# OK... Cant take it anymore! Hawk HPS



## VWGolfA4 (Apr 5, 2000)

I dont know about you guys, but these breaks squeak and squeal all the time!







I know they break better and all the reviews said very little noise if any. That is not true for me and Im not sure why. Pretty much everytime I hit the breaks, hard or soft its making noise. People in my house know when Im coming home because they hear me pull into the driveway. Plus its embarassing stopping at a light or stop sign. Everyone looks and is like WTF















Am I the only one?


----------



## Fluxburn64 (Apr 9, 2005)

*Re: OK... Cant take it anymore! Hawk HPS (VWGolfA4)*

Ever hear of crc brake quiet? What makes the noise is the caliper piston hitting the pad. Sounds like you didn't bed the pads either?


----------



## VWGolfA4 (Apr 5, 2000)

*Re: OK... Cant take it anymore! Hawk HPS (Fluxburn64)*

Can you please explain bed?
I had my brothers friend install them. He has a shop with a lift that just makes it easy. I wasnt aware I had to do anything special and neither did they...


----------



## T-Red Tex (Apr 19, 2006)

*Re: OK... Cant take it anymore! Hawk HPS (VWGolfA4)*

Whenever you replace pads you should usually replace or resurface the rotors. Once everything is installed you shoud "bed" the pads. I know Stoptech recommends 10 stops from 60mph to 10mph then a cooling period and then 10 more stops from 60mph to 10mph. 
I usually do 6-7 each. Also the backs of the pads and/or shims should have some sort of adhesive or lubricant to keep them from making noise when you hit the brakes. Hope this helps.
Check out the FAQ/DIY thread for more info.


----------



## VWGolfA4 (Apr 5, 2000)

*Re: OK... Cant take it anymore! Hawk HPS (T-Red Tex)*

It helps but what do I do now? Ive already had the breaks on for over 1k miles. They really just started doing this. I tried to break them in slow for the first 500 miles, but since then Ive had some spirited runs








It seems after one of those runs, haha, they started sqeaking more and more. Either harder stops or crawling to a stop...
Can I re-bed them?


----------



## djbrand1 (Sep 11, 2003)

*Re: OK... Cant take it anymore! Hawk HPS (VWGolfA4)*

You may have glazed the pads, from not properly bedding them in when new, then subjecting them to a lot of heat. The only way to cure glazed pads is to take them off and take some sand paper to them to get fresh pad material, be sure to wear some kind of breathing mask. Brake dust inhaled= http://****************.com/smile/emthdown.gif


----------



## VWGolfA4 (Apr 5, 2000)

*Re: OK... Cant take it anymore! Hawk HPS (djbrand1)*

I'll give that a try. I thought it was a lot harder to do that with the better compound like Hawk HPS and the TT rotors.
This is my daily driver, Id hope with the larger rotors and better pads that I didnt glaze them over...

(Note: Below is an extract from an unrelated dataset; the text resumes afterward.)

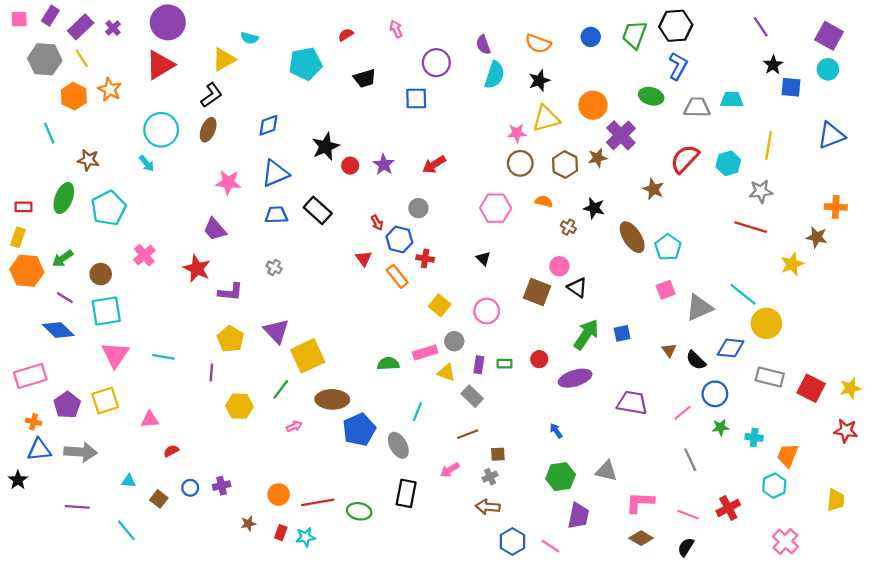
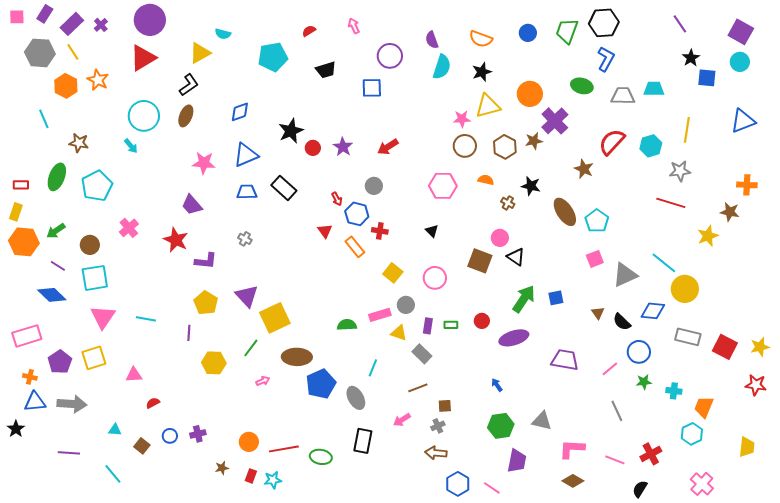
black semicircle: (686, 547) -> (640, 489), moved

Everyone says its very rare to fade brakes on the street. I figured with this setup it would be even harder...


----------



## Soren (Oct 31, 2000)

*Re: OK... Cant take it anymore! Hawk HPS (VWGolfA4)*

Sanding and re-bedding may help you... I just switched from mintex red to HPS and they are dead silent. I did replace the rotors at the same time, though. My old powerdiscs' atom slots were completely GONE







I did have them on there for 5 years though.


----------



## phatvw (Aug 29, 2001)

*Re: OK... Cant take it anymore! Hawk HPS (Soren)*

Good suggestions above. Also try:
- high pressure garden hose aimed at the caliper area to dislodge any brake dust deposits
- brake quiet paste - put it between the pads and the caliper - its like red elmers glue, but when cured, turned into a rubbery substance which absorbs the vibrations you're hearing
- grind or file the edge of the pad material down so it looks like this \____/ instead of this |_____|
- clean and lube the caliper guide pins. If those seize up, you can get all sorts of craziness happening.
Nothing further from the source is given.